I might try an "all night delight" with a "Box Hill thrill" too (I know a good route back up Chapel Lane ) - although, if Gersh is organising it he'll not be there on time and he'll be off to the rugby club half way through. 
And luke will be floating in beer...
and Davy will be between pitta breads...
and Metcheck will be forecasting blizzards...


----------



## 4F (26 Oct 2009)

I have officially got a pass for this one


----------



## Aperitif (26 Oct 2009)

4F said:


> I have officially got a pass for this one



But there's nowt to see down South Tony - are you sure?


----------



## 4F (26 Oct 2009)

Aperitif said:


> But there's nowt to see down South Tony - are you sure?

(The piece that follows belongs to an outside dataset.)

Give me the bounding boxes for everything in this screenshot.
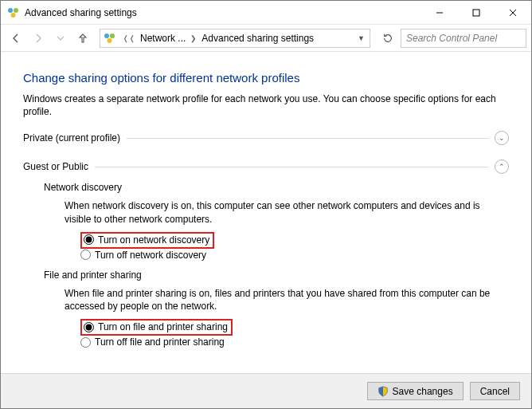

I am from "down south" teef !, I know what I am looking for


----------



## ianrauk (26 Oct 2009)

Damn and blast.. no one told me there wasn't anything to see down south.. oh well.. might as well pack up and go home.. hold on... that's South too, not only South but South East Yegods!!!


----------



## stevevw (26 Oct 2009)

Tony be nice to see you again. My shout this time.


----------



## Aperitif (26 Oct 2009)

OK- let's go to Watford!


----------



## 4F (26 Oct 2009)

stevevw said:


> Tony be nice to see you again. My shout this time.



 OK Steve if you insist


----------



## ianrauk (26 Oct 2009)

Did someone mention a beer?



4F said:


> OK Steve if you insist


----------



## Auntie Helen (30 Oct 2009)

Now I had this in my diary and everything, having sacrificed a fairly new back light on the original ride (plus knocked out half my teeth with the potholes) but I now discover you're going up Box Hill. Box *Hill?* Not sure if it's wise for me to join you all as I shall slow you down so much.


----------



## redjedi (31 Oct 2009)

Don't be put off by Box Hill Helen. You may find that some of us....ok maybe just me, will need to walk up some of it 

But it will be one more notch in your seatpost, and I've heard there's an excellent cafe at the top. Then you get to go down the other side.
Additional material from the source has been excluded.